Чёрный, вязкий, как смола, чернозём, в котором может затонуть целый трактор по крышу кабины: разъезженные обочины – вся эта путаница из грязных кругов, полукругов и эвклидовых бесконечных параллельных прямых, столь смешных в этом мире, где нет ничего бесконечного и где в то же время беспрепятственно и существует лишь одно бесконечное: земля, небо, дорога и дырявые тени деревьев на ней.
Я сижу рядом с Улаевым на сыром, нагретом солнцем бугре и смотрю туда, куда смотрит и он. Сквозная, кудрявая, вся в первой ласковой зелени роща загораживает изгиб дороги от нашего взгляда, и поэтому мне всё время хочется вытянуть шею, чтобы заглянуть туда, за поворот, посмотреть: не идут ли они.
Земля медленно подсыхает в сизом дымке испарений. Над дорогой этот солнечный, лиловатый дымок чуть дрожит.
– Скоро? Когда они, собственно, должны появиться?
– Вот-вот. Потерпи!
Сергей, рассыпая табак, свертывает большую козью ножку. Он всё долгое время ожидания курит, нервно затягиваясь горьким дымом. Руки его при этом вздрагивают, шевелятся.
Сколько времени, ещё ждать? Я не знаю. Терпение моё иссякает. Я то и дело приподнимаюсь, чтобы ещё раз взглянуть на дорогу.

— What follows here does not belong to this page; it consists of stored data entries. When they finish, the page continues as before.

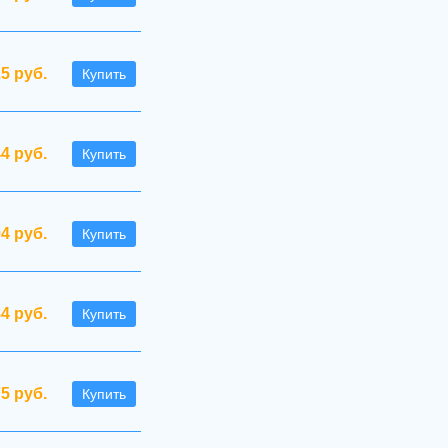
.5 руб.
Купить
44 руб.
Купить
94 руб.
Купить
4 руб.
Купить
75 руб.
Купить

Но вот из-за поворота, из-за белых, тонких стволов берёзовой рощи, наконец показались первые, ещё плохо различимые фигуры людей, согбенных под тяжестью карабинов. Вещмешки за плечами у этих людей такие же тощие, как и они сами.
Бойцы идут медленно, с усилием упираясь ногами в землю, как бы преодолевая сопротивление этой вязкой, расплывшейся почвы и в то же время как бы пробуя подошвами прочность её. Кое-кто покачивается на ходу из стороны в сторону; при этом серые головы на тоненьких шеях тоже покачиваются, как примятые, затоптанные цветы, когда они только-только оживают, распрямляясь из-под грубого сапога.
Они смотрят себе под ноги, не отрывая пристальных глаз от дороги. Только некоторые из них, да и то лишь время от времени, с удивлением поднимают взгляд и рассматривают пушистую зелень травы на обочине, нестройные купы берёз, ветки шиповника в набухших коричневых почках. Или слушают голос жаворонка, льющийся с неба.
Они идут гуськом, натужно ступая один за другим, и приглядываются к окружающему с такой робостью и осторожностью, что мне стыдно, неловко за них. В этом их приглядывании, в осторожности, в тихих взглядах сквозит выражение такой измученной скуки, такая усталость, что у меня на миг сжимается сердце. Так вот какими выходят оттуда!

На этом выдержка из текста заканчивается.